Dental veneers are artificial additions to the teeth. They are made of porcelain or resin and are usually permanently bonded to the teeth, although removable veneers are also manufactured.
They can be used for therapeutic purposes to protect and reinforce damaged tooth enamel, but they are also used cosmetically to instantly whiten your smile and repair crooked teeth without braces.
Porcelain veneers differ from dental crowns in that crowns usually cover the entire tooth while veneers cover the front (visible) side of the tooth.
Who Can Benefit from Veneers?
The most important factor in determining whether you can get veneers is having healthy teeth and gums. If you have cavities, damaged teeth, or gum disease, get them fixed before you even think about getting veneers.

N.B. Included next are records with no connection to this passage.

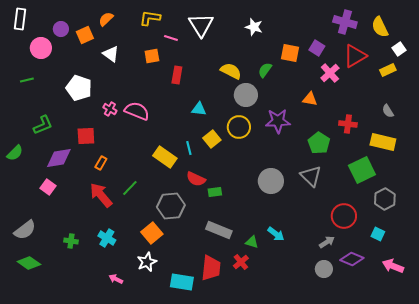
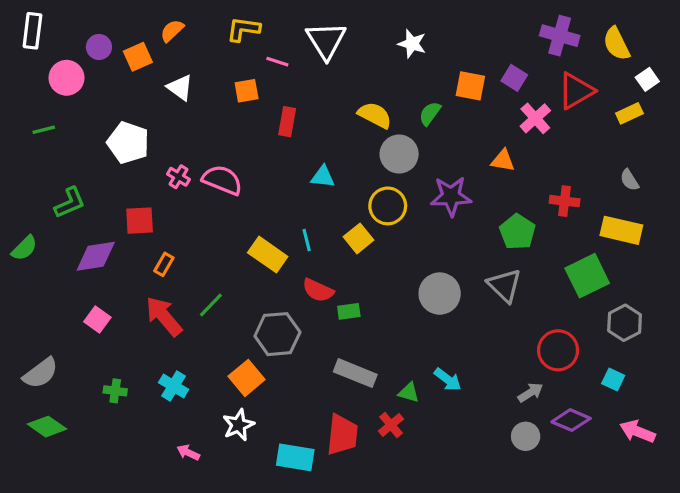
yellow square: (212, 139) -> (359, 238), moved
pink square: (48, 187) -> (97, 319), moved

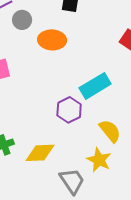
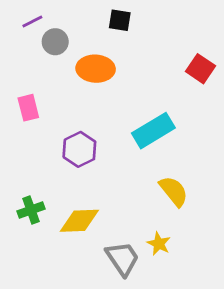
purple hexagon: (69, 110) -> (79, 149), moved
yellow star: (99, 160) -> (159, 244), moved, size x0.7

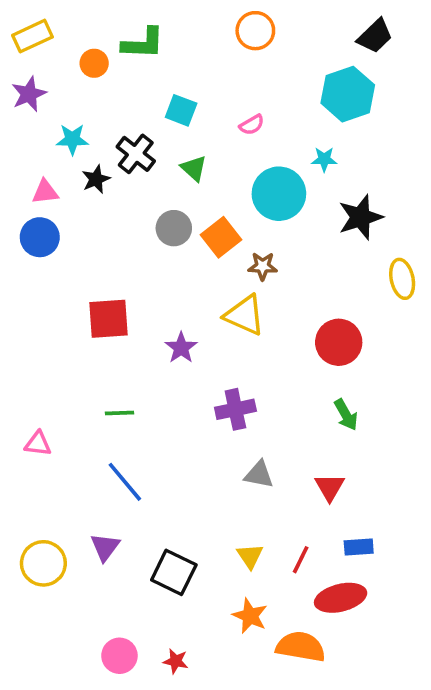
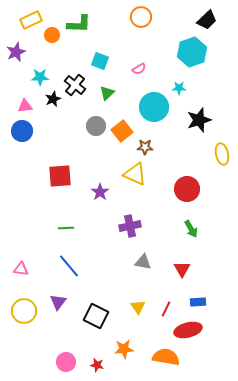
yellow rectangle: (32, 36) -> (31, 20), moved
green triangle: (194, 168) -> (107, 93), turned 35
pink triangle: (38, 444) -> (21, 269), moved
orange star: (250, 616) -> (124, 349), moved, turned -30

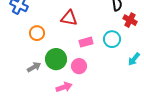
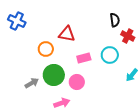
orange circle: (37, 33) -> (46, 49), moved

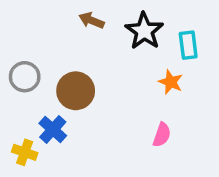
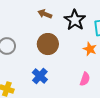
brown circle: (76, 91) -> (48, 44), moved
blue cross: (53, 129) -> (40, 76), moved

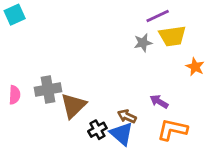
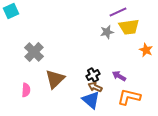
gray cross: (48, 90) -> (34, 52), moved, turned -36
pink semicircle: (15, 95) -> (26, 90), moved
black cross: (97, 130) -> (93, 75), moved

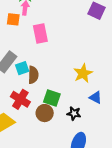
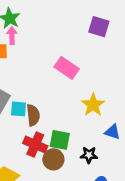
pink rectangle: (40, 34) -> (67, 68), moved, turned -36
cyan square: (22, 68) -> (19, 109), turned 32
red cross: (20, 99) -> (35, 145), moved

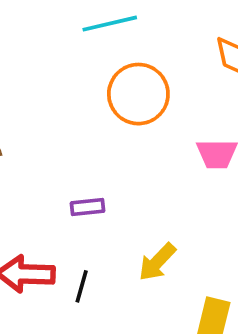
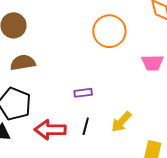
black line: (82, 286) -> (86, 126), moved

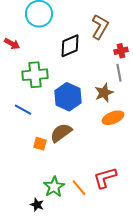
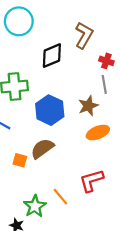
red cross: (121, 51) -> (106, 61), turned 32
red L-shape: (105, 178) -> (91, 181), moved
orange line: (79, 188) -> (60, 197), moved

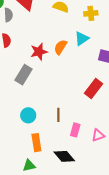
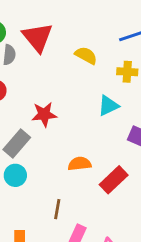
orange semicircle: (60, 47) -> (80, 164), moved, turned 42
cyan circle: (28, 115) -> (15, 175), moved

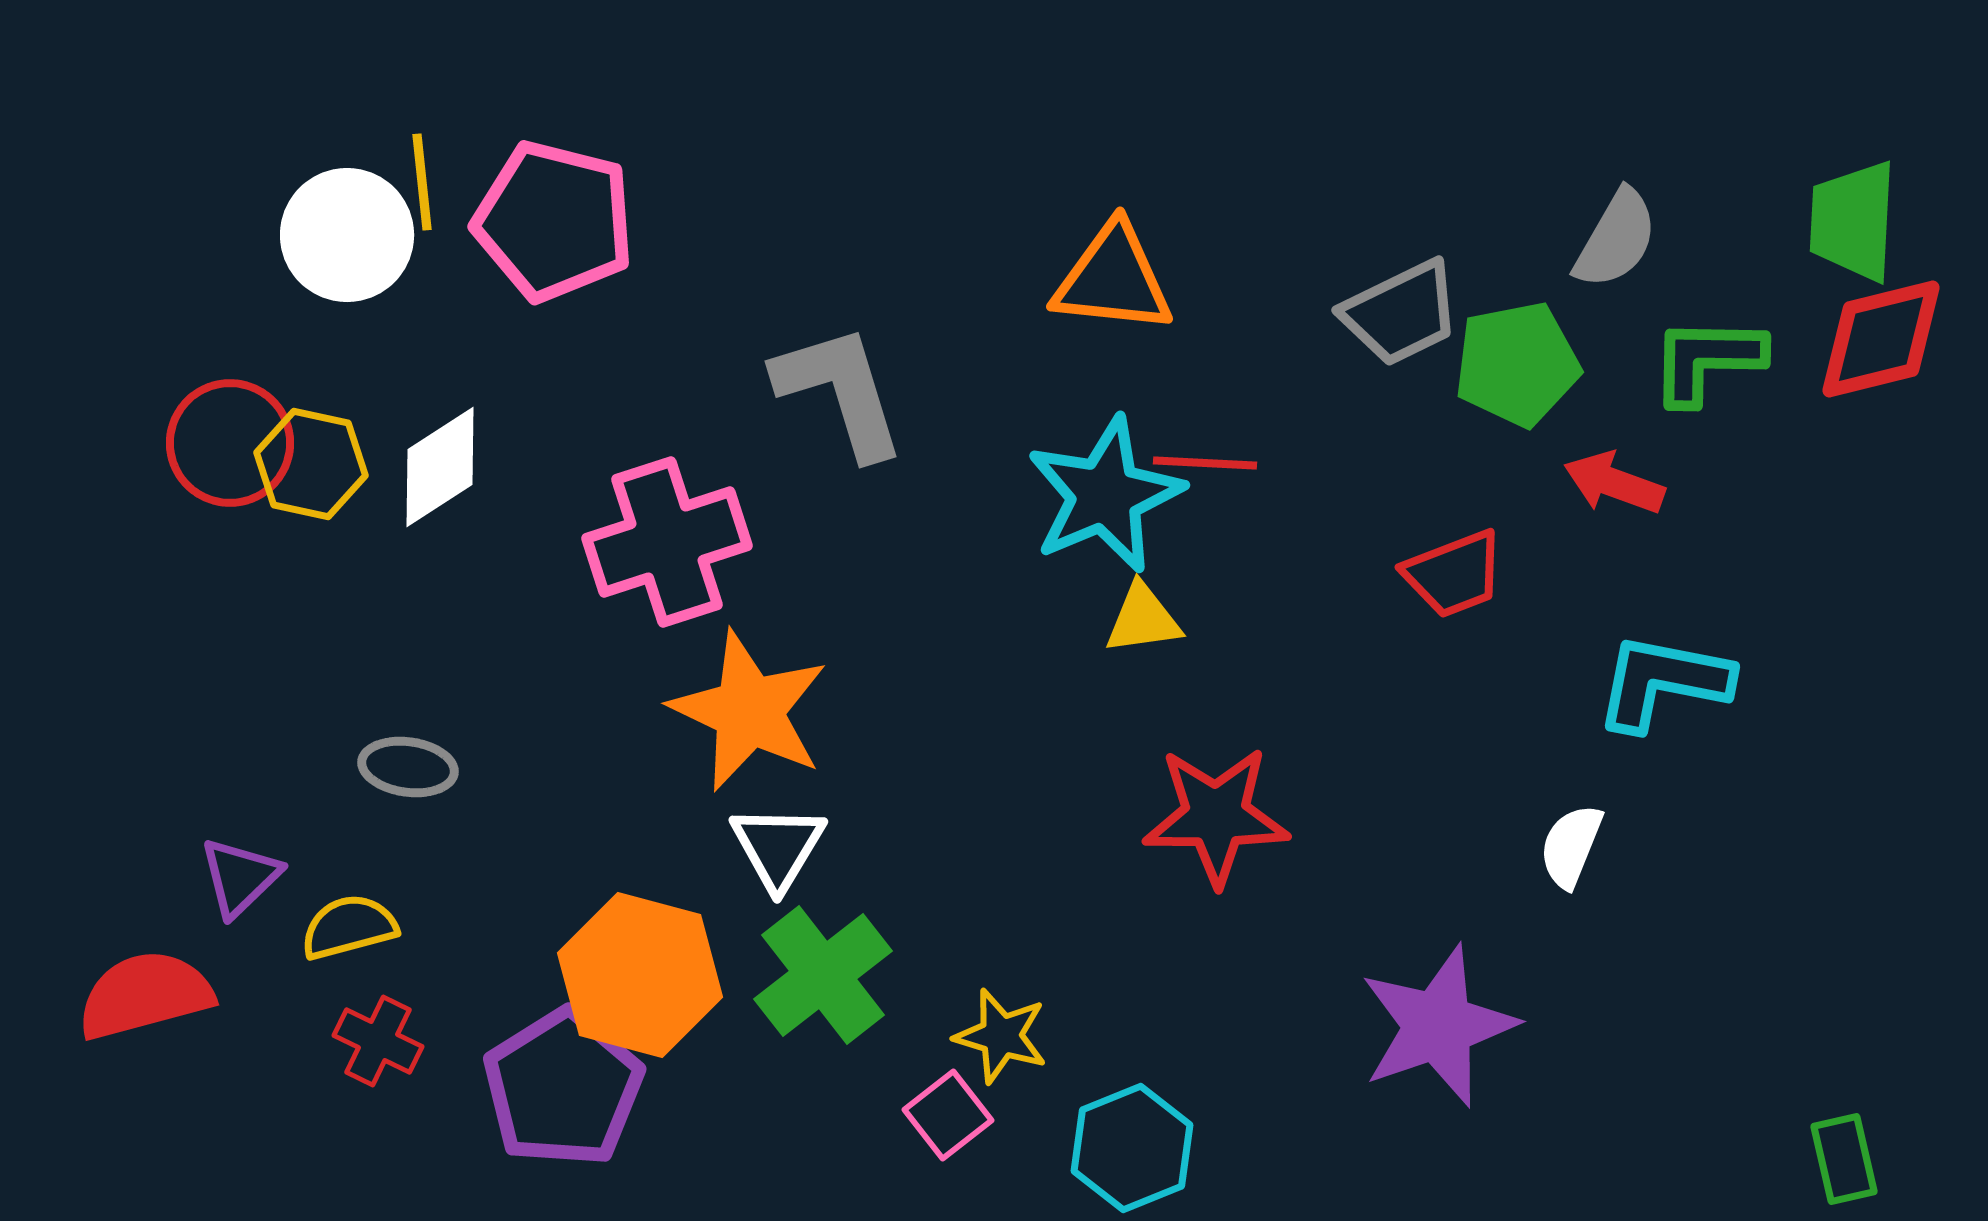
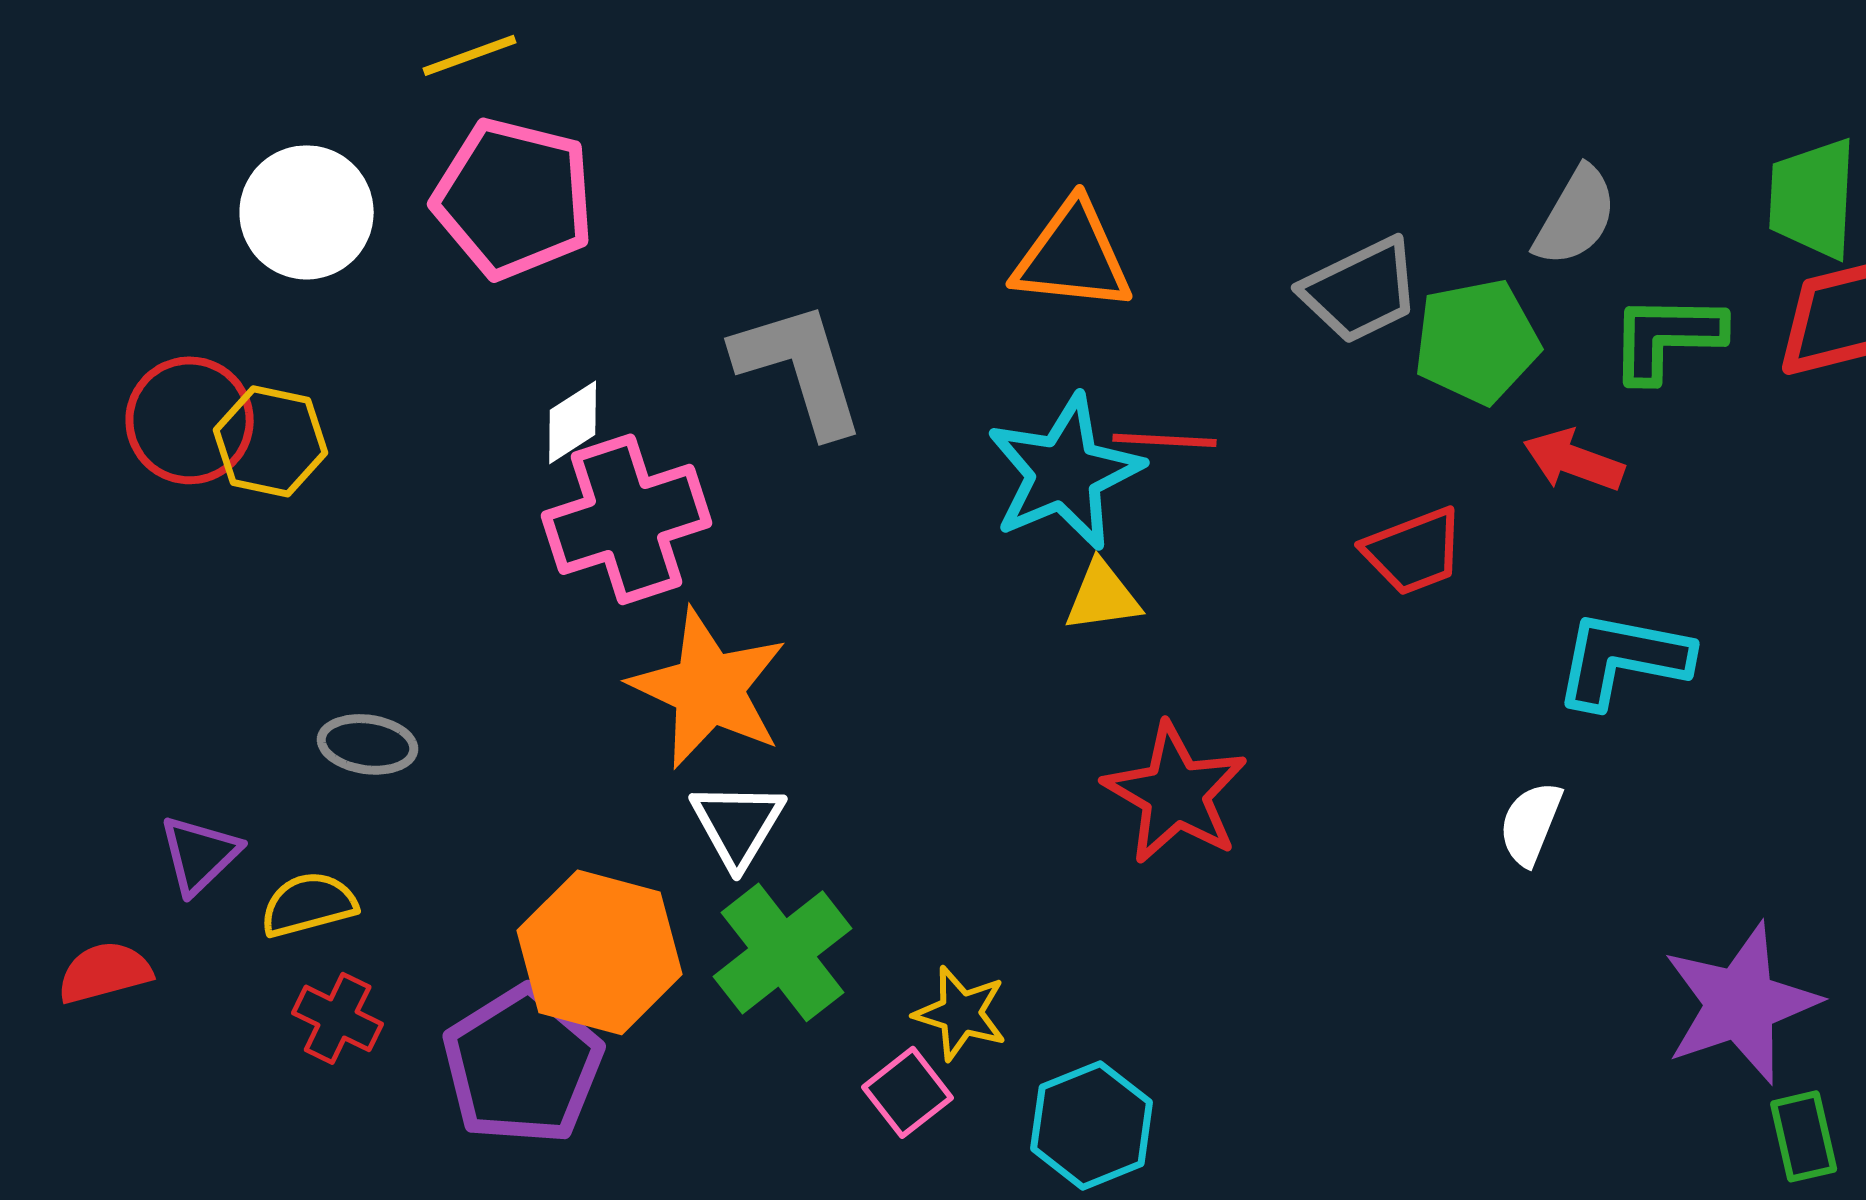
yellow line: (422, 182) -> (470, 55), moved, turned 76
white diamond: (440, 467) -> (573, 422), moved, size x0.7
red star: (1216, 816) -> (1176, 793), turned 30
red semicircle: (145, 995) -> (105, 972), size x0.7
purple star: (1438, 1026) -> (1741, 1003), moved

Your teeth must also have strong enamel. If they don't, the veneers will not be able to bond properly.
Another factor is the way your teeth meet. If your lower jaw is more prominent than your upper, it may be difficult for you to get veneers because they can be easily damaged by that kind of bite.
Veneers are not as tough as tooth enamel, so if you grind your teeth, you should not get veneers -- it's too easy for them to get chipped, cracked, or worn down.
Depending on the structure of your mouth, you may need to wear a guard at night to protect the veneers. Your dentist will be able to tell you more about this.
What are the Risks?
In the traditional procedure, the dentist will need to grind down your teeth before attaching the veneers.
This requires anesthesia and can be painful. Your teeth will probably be sensitive for about a week afterwards, but you should be able to eat and drink normally after that time.
Traditional porcelain veneers are not reversible: if you don't like them, you cannot simply take them out.
Some dentists prefer "prep-less" veneers, which are extremely thin shells (about as thick as a contact lens) fitted to the teeth.
These are much easier to get: they require no anesthesia and no drilling, and can be removed if necessary. However, badly applied prep-less veneers can also make your teeth look unnaturally thick.
Veneers do not last as long as your original teeth. You will need to plan to replace them in about 10 years, depending on the type you have and how well you care for your teeth.
How Much do Veneers Cost?
Dental insurance will not usually pay for cosmetic veneers. The cost can vary widely based on the product you choose, where you live, and the skill of your dentist.
The American Dental Association cites an average cost of $800 to $2,000 per tooth. Resin veneers are cheaper, at $250 to $1,500 per tooth, but they also wear out faster than porcelain veneers.